## Exercise brief
Nothing but the pictures may be left out. Restate the rest of the entries word for word.

## Excerpted data

-*-

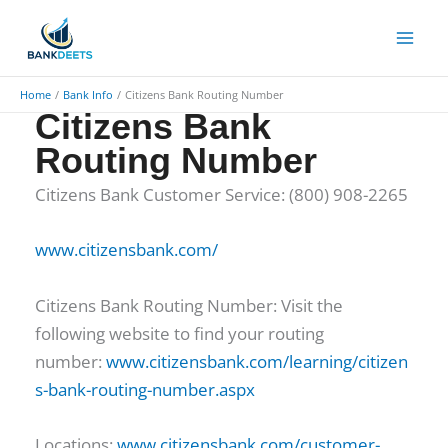
Skip
to
content
Home
Bank Info
Citizens Bank Routing Number
Citizens Bank
Routing Number
Citizens Bank Customer Service: (800) 908-2265
www.citizensbank.com/
Citizens Bank Routing Number: Visit the
following website to find your routing
number:
www.citizensbank.com/learning/citizen
s-bank-routing-number.aspx
Locations:
www.citizensbank.com/customer-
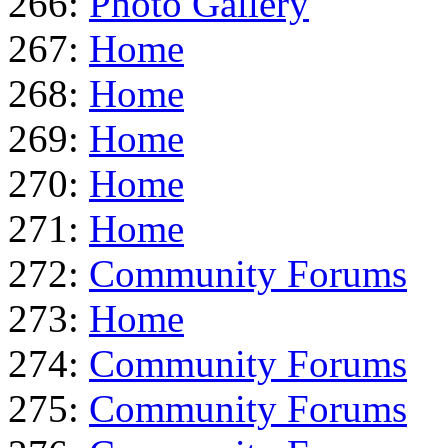
266:
Photo Gallery
267:
Home
268:
Home
269:
Home
270:
Home
271:
Home
272:
Community Forums
273:
Home
274:
Community Forums
275:
Community Forums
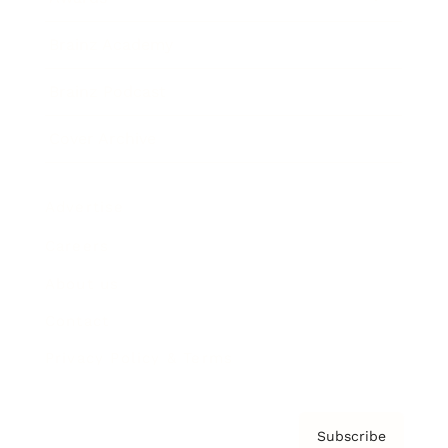
Brainz Academy
Brainz Podcast
Cover Archive
Advertise
Careers
About us
Contact
Privacy Policy & Terms
Subscribe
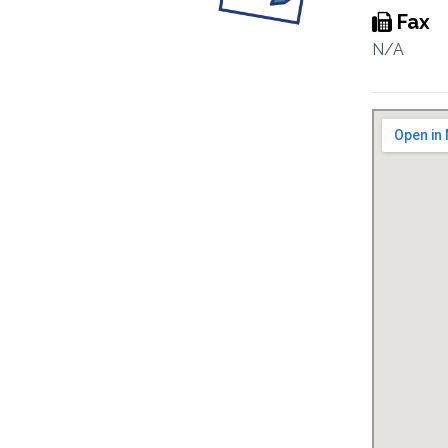
Fax
N/A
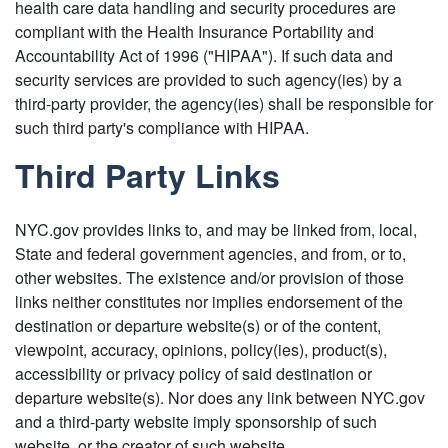
health care data handling and security procedures are
compliant with the Health Insurance Portability and
Accountability Act of 1996 ("HIPAA"). If such data and
security services are provided to such agency(ies) by a
third-party provider, the agency(ies) shall be responsible for
such third party's compliance with HIPAA.
Third Party Links
NYC.gov provides links to, and may be linked from, local,
State and federal government agencies, and from, or to,
other websites. The existence and/or provision of those
links neither constitutes nor implies endorsement of the
destination or departure website(s) or of the content,
viewpoint, accuracy, opinions, policy(ies), product(s),
accessibility or privacy policy of said destination or
departure website(s). Nor does any link between NYC.gov
and a third-party website imply sponsorship of such
website, or the creator of such website.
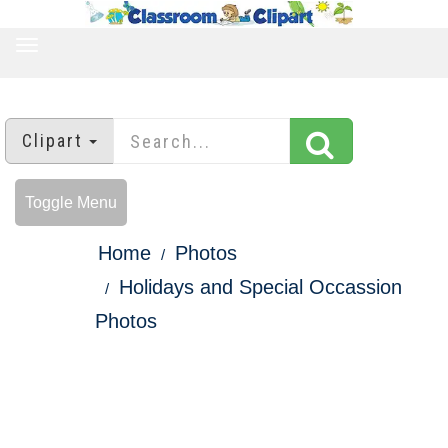
TOGGLE
NAVIGATION
Clipart
Toggle Menu
Home
Photos
Holidays and Special Occassion
Photos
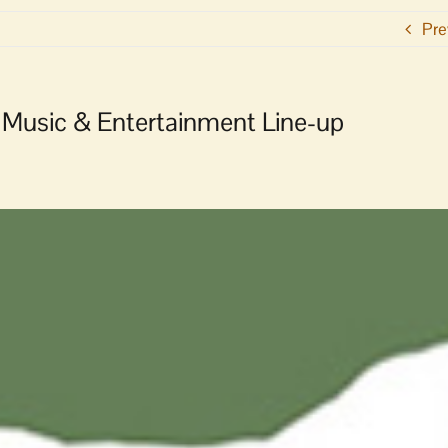
Pre
Music & Entertainment Line-up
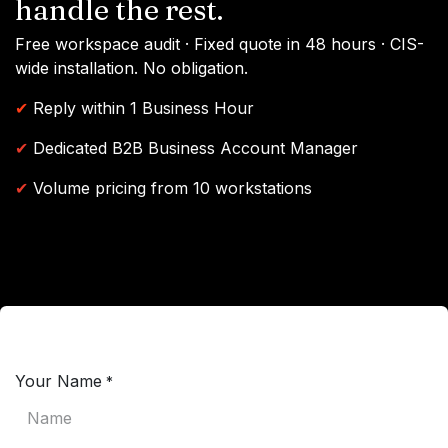
handle the rest.
Free workspace audit · Fixed quote in 48 hours · CIS-
wide installation. No obligation.
✔
Reply within 1 Business Hour
✔
Dedicated B2B Business Account Manager
✔
Volume pricing from 10 workstations
Your Name
*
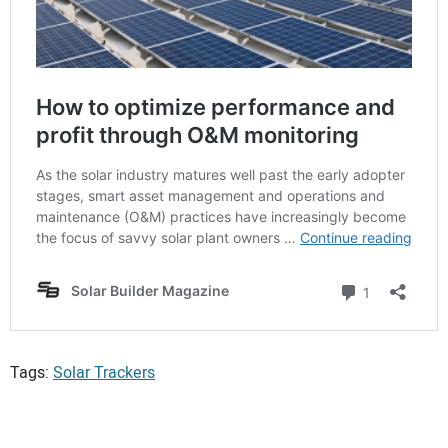
Tags:
Solar Trackers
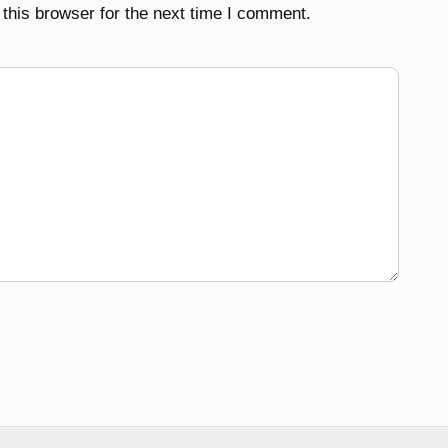
this browser for the next time I comment.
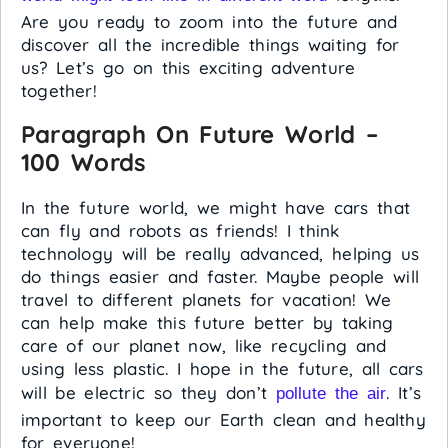
Are you ready to zoom into the future and
discover all the incredible things waiting for
us? Let’s go on this exciting adventure
together!
Paragraph On Future World –
100 Words
In the future world, we might have cars that
can fly and robots as friends! I think
technology will be really advanced, helping us
do things easier and faster. Maybe people will
travel to different planets for vacation! We
can help make this future better by taking
care of our planet now, like recycling and
using less plastic. I hope in the future, all cars
will be electric so they don’t
. It’s
pollute the air
important to keep our Earth clean and healthy
for everyone!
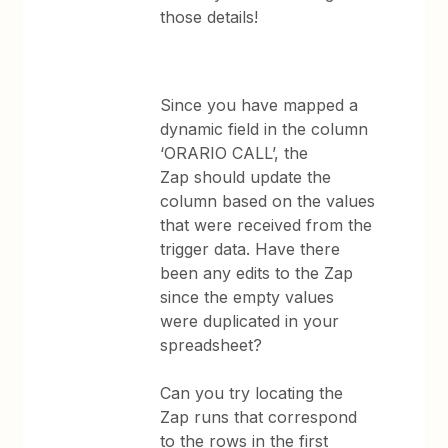
those details!
Since you have mapped a
dynamic field in the column
‘ORARIO CALL’, the
Zap should update the
column based on the values
that were received from the
trigger data. Have there
been any edits to the Zap
since the empty values
were duplicated in your
spreadsheet?
Can you try locating the
Zap runs that correspond
to the rows in the first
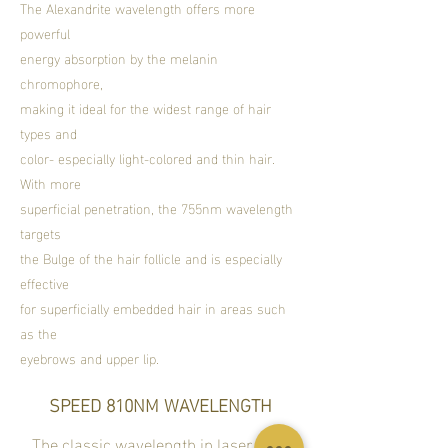
​The Alexandrite wavelength offers more
powerful
energy absorption by the melanin
chromophore,
making it ideal for the widest range of hair
types and
color- especially light-colored and thin hair.
With more
superficial penetration, the 755nm wavelength
targets
the Bulge of the hair follicle and is especially
effective
for superficially embedded hair in areas such
as the
eyebrows and upper lip.
SPEED 810NM WAVELENGTH
The classic wavelength in laser hair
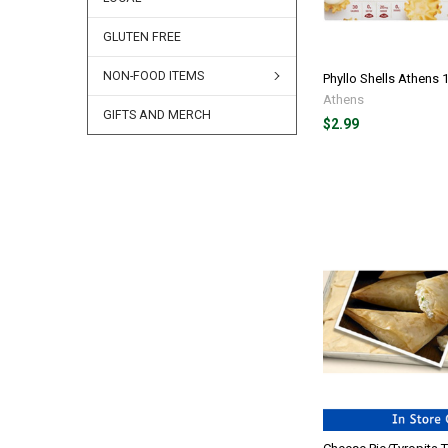
GLUTEN FREE
NON-FOOD ITEMS
Phyllo Shells Athens 
Athens
GIFTS AND MERCH
$2.99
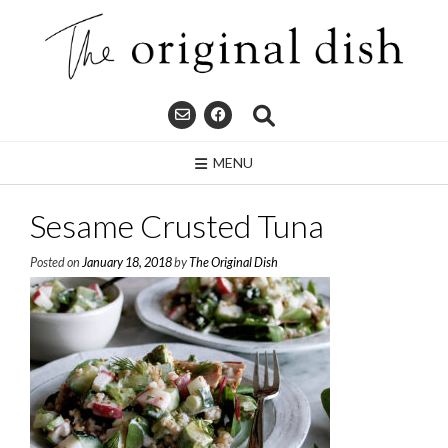
Skip
to
content
MENU
Sesame Crusted Tuna
Posted on
January 18, 2018
by
The Original Dish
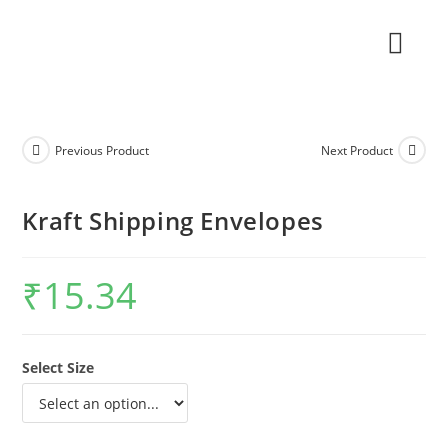
Previous Product
Next Product
Kraft Shipping Envelopes
₹
15.34
Select Size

-*-

## Response for this exercise
Skip
to
content
Home
Bank Info
Citizens Bank Routing Number
Citizens Bank
Routing Number
Citizens Bank Customer Service: (800) 908-2265
www.citizensbank.com/
Citizens Bank Routing Number: Visit the
following website to find your routing
number:
www.citizensbank.com/learning/citizen
s-bank-routing-number.aspx
Locations:
www.citizensbank.com/customer-
266:
Photo Gallery
267:
Home
268:
Home
269:
Home
270:
Home
271:
Home
272:
Community Forums
273:
Home
274:
Community Forums
275:
Community Forums
Brainz Academy
Brainz Podcast
Cover Archive
Advertise
Careers
About us
Contact
Privacy Policy & Terms
Subscribe
Fax
N/A
health care data handling and security procedures are
compliant with the Health Insurance Portability and
Accountability Act of 1996 ("HIPAA"). If such data and
security services are provided to such agency(ies) by a
third-party provider, the agency(ies) shall be responsible for
such third party's compliance with HIPAA.
Third Party Links
NYC.gov provides links to, and may be linked from, local,
State and federal government agencies, and from, or to,
other websites. The existence and/or provision of those
links neither constitutes nor implies endorsement of the
destination or departure website(s) or of the content,
viewpoint, accuracy, opinions, policy(ies), product(s),
accessibility or privacy policy of said destination or
departure website(s). Nor does any link between NYC.gov
and a third-party website imply sponsorship of such
website, or the creator of such website.
TOGGLE
NAVIGATION
Clipart
Toggle Menu
Home
Photos
Holidays and Special Occassion
Photos
Pre
Music & Entertainment Line-up
handle the rest.
Free workspace audit · Fixed quote in 48 hours · CIS-
wide installation. No obligation.
✔
Reply within 1 Business Hour
✔
Dedicated B2B Business Account Manager
✔
Volume pricing from 10 workstations
Your Name
*
Tags:
Solar Trackers
this browser for the next time I comment.
Are you ready to zoom into the future and
discover all the incredible things waiting for
us? Let’s go on this exciting adventure
together!
Paragraph On Future World –
100 Words
In the future world, we might have cars that
can fly and robots as friends! I think
technology will be really advanced, helping us
do things easier and faster. Maybe people will
travel to different planets for vacation! We
can help make this future better by taking
care of our planet now, like recycling and
using less plastic. I hope in the future, all cars
will be electric so they don’t
. It’s
pollute the air
important to keep our Earth clean and healthy
for everyone!
those details!
Since you have mapped a
dynamic field in the column
‘ORARIO CALL’, the
Zap should update the
column based on the values
that were received from the
trigger data. Have there
been any edits to the Zap
since the empty values
were duplicated in your
spreadsheet?
Can you try locating the
Zap runs that correspond
to the rows in the first
​The Alexandrite wavelength offers more
powerful
energy absorption by the melanin
chromophore,
making it ideal for the widest range of hair
types and
color- especially light-colored and thin hair.
With more
superficial penetration, the 755nm wavelength
targets
the Bulge of the hair follicle and is especially
effective
for superficially embedded hair in areas such
as the
eyebrows and upper lip.
SPEED 810NM WAVELENGTH
The classic wavelength in laser hair
GLUTEN FREE
NON-FOOD ITEMS
Phyllo Shells Athens 
Athens
GIFTS AND MERCH
$2.99
Skip
to
content
MENU
Sesame Crusted Tuna
Posted on
January 18, 2018
by
The Original Dish
Previous Product
Next Product
Kraft Shipping Envelopes
₹
15.34
Select Size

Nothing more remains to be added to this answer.